[Opening Available records section]
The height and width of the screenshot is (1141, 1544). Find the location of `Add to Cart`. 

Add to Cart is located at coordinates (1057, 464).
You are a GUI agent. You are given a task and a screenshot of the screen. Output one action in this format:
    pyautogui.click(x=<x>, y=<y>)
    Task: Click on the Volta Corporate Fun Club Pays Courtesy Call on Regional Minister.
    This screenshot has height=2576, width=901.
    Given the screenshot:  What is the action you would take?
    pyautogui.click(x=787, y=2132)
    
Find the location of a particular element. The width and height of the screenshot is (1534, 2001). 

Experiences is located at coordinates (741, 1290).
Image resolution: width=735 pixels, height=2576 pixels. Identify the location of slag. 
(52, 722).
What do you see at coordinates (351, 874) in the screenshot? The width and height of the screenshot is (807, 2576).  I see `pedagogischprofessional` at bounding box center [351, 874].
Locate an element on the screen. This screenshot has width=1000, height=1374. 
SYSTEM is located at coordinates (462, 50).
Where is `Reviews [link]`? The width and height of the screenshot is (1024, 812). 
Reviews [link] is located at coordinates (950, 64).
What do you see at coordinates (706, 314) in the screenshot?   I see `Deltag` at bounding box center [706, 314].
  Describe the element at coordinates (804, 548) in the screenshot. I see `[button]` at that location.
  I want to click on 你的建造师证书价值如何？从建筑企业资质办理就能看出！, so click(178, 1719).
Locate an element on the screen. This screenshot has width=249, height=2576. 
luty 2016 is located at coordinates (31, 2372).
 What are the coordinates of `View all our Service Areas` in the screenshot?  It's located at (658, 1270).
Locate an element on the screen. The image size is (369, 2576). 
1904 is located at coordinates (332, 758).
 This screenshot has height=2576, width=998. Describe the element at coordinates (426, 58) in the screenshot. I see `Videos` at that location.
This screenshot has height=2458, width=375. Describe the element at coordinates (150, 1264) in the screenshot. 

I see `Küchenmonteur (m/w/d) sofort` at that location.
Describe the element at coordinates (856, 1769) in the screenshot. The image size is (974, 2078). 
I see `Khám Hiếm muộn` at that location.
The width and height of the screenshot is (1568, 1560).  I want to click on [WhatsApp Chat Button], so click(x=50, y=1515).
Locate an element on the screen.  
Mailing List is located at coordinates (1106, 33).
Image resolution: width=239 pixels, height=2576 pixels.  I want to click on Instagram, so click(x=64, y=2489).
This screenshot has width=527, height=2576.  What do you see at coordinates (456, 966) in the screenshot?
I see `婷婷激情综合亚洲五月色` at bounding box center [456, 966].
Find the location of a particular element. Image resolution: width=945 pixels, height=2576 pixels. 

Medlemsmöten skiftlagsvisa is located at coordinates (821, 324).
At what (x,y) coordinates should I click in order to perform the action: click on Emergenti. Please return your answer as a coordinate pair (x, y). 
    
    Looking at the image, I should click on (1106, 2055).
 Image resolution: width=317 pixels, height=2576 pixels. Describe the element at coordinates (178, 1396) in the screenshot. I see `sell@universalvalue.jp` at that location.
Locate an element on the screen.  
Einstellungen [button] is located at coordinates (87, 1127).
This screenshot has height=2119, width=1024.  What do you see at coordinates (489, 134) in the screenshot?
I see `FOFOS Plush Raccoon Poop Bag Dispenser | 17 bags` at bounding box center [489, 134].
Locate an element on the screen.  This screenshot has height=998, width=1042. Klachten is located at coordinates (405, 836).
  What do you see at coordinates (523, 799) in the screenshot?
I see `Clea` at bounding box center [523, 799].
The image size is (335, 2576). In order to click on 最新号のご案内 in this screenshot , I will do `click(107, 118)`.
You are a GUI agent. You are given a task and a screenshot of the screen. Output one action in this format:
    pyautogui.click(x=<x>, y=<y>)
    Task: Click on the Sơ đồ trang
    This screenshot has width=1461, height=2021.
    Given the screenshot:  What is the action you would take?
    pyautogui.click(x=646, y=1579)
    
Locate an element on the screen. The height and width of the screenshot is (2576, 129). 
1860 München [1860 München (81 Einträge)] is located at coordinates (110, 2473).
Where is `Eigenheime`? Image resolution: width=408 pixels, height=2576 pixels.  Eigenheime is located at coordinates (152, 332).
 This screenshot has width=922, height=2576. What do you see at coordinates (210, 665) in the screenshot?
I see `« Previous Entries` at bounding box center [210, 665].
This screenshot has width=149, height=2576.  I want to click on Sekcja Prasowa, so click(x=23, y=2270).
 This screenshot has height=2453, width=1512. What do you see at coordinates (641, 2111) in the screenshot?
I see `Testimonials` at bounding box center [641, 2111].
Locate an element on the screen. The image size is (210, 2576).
[Closing Available records section]
#### [Assignment]
The records must each be output verbatim, with nothing left out.

#### [Solution below]
The height and width of the screenshot is (1141, 1544). Find the location of `Add to Cart`. 

Add to Cart is located at coordinates (1057, 464).
You are a GUI agent. You are given a task and a screenshot of the screen. Output one action in this format:
    pyautogui.click(x=<x>, y=<y>)
    Task: Click on the Volta Corporate Fun Club Pays Courtesy Call on Regional Minister.
    This screenshot has height=2576, width=901.
    Given the screenshot:  What is the action you would take?
    pyautogui.click(x=787, y=2132)
    
Find the location of a particular element. The width and height of the screenshot is (1534, 2001). 

Experiences is located at coordinates (741, 1290).
Image resolution: width=735 pixels, height=2576 pixels. Identify the location of slag. 
(52, 722).
What do you see at coordinates (351, 874) in the screenshot? The width and height of the screenshot is (807, 2576).  I see `pedagogischprofessional` at bounding box center [351, 874].
Locate an element on the screen. This screenshot has width=1000, height=1374. 
SYSTEM is located at coordinates (462, 50).
Where is `Reviews [link]`? The width and height of the screenshot is (1024, 812). 
Reviews [link] is located at coordinates (950, 64).
What do you see at coordinates (706, 314) in the screenshot?   I see `Deltag` at bounding box center [706, 314].
  Describe the element at coordinates (804, 548) in the screenshot. I see `[button]` at that location.
  I want to click on 你的建造师证书价值如何？从建筑企业资质办理就能看出！, so click(178, 1719).
Locate an element on the screen. This screenshot has width=249, height=2576. 
luty 2016 is located at coordinates (31, 2372).
 What are the coordinates of `View all our Service Areas` in the screenshot?  It's located at (658, 1270).
Locate an element on the screen. The image size is (369, 2576). 
1904 is located at coordinates (332, 758).
 This screenshot has height=2576, width=998. Describe the element at coordinates (426, 58) in the screenshot. I see `Videos` at that location.
This screenshot has height=2458, width=375. Describe the element at coordinates (150, 1264) in the screenshot. 

I see `Küchenmonteur (m/w/d) sofort` at that location.
Describe the element at coordinates (856, 1769) in the screenshot. The image size is (974, 2078). 
I see `Khám Hiếm muộn` at that location.
The width and height of the screenshot is (1568, 1560).  I want to click on [WhatsApp Chat Button], so click(x=50, y=1515).
Locate an element on the screen.  
Mailing List is located at coordinates (1106, 33).
Image resolution: width=239 pixels, height=2576 pixels.  I want to click on Instagram, so click(x=64, y=2489).
This screenshot has width=527, height=2576.  What do you see at coordinates (456, 966) in the screenshot?
I see `婷婷激情综合亚洲五月色` at bounding box center [456, 966].
Find the location of a particular element. Image resolution: width=945 pixels, height=2576 pixels. 

Medlemsmöten skiftlagsvisa is located at coordinates (821, 324).
At what (x,y) coordinates should I click in order to perform the action: click on Emergenti. Please return your answer as a coordinate pair (x, y). 
    
    Looking at the image, I should click on (1106, 2055).
 Image resolution: width=317 pixels, height=2576 pixels. Describe the element at coordinates (178, 1396) in the screenshot. I see `sell@universalvalue.jp` at that location.
Locate an element on the screen.  
Einstellungen [button] is located at coordinates (87, 1127).
This screenshot has height=2119, width=1024.  What do you see at coordinates (489, 134) in the screenshot?
I see `FOFOS Plush Raccoon Poop Bag Dispenser | 17 bags` at bounding box center [489, 134].
Locate an element on the screen.  This screenshot has height=998, width=1042. Klachten is located at coordinates (405, 836).
  What do you see at coordinates (523, 799) in the screenshot?
I see `Clea` at bounding box center [523, 799].
The image size is (335, 2576). In order to click on 最新号のご案内 in this screenshot , I will do `click(107, 118)`.
You are a GUI agent. You are given a task and a screenshot of the screen. Output one action in this format:
    pyautogui.click(x=<x>, y=<y>)
    Task: Click on the Sơ đồ trang
    This screenshot has width=1461, height=2021.
    Given the screenshot:  What is the action you would take?
    pyautogui.click(x=646, y=1579)
    
Locate an element on the screen. The height and width of the screenshot is (2576, 129). 
1860 München [1860 München (81 Einträge)] is located at coordinates (110, 2473).
Where is `Eigenheime`? Image resolution: width=408 pixels, height=2576 pixels.  Eigenheime is located at coordinates (152, 332).
 This screenshot has width=922, height=2576. What do you see at coordinates (210, 665) in the screenshot?
I see `« Previous Entries` at bounding box center [210, 665].
This screenshot has width=149, height=2576.  I want to click on Sekcja Prasowa, so click(x=23, y=2270).
 This screenshot has height=2453, width=1512. What do you see at coordinates (641, 2111) in the screenshot?
I see `Testimonials` at bounding box center [641, 2111].
Locate an element on the screen. The image size is (210, 2576).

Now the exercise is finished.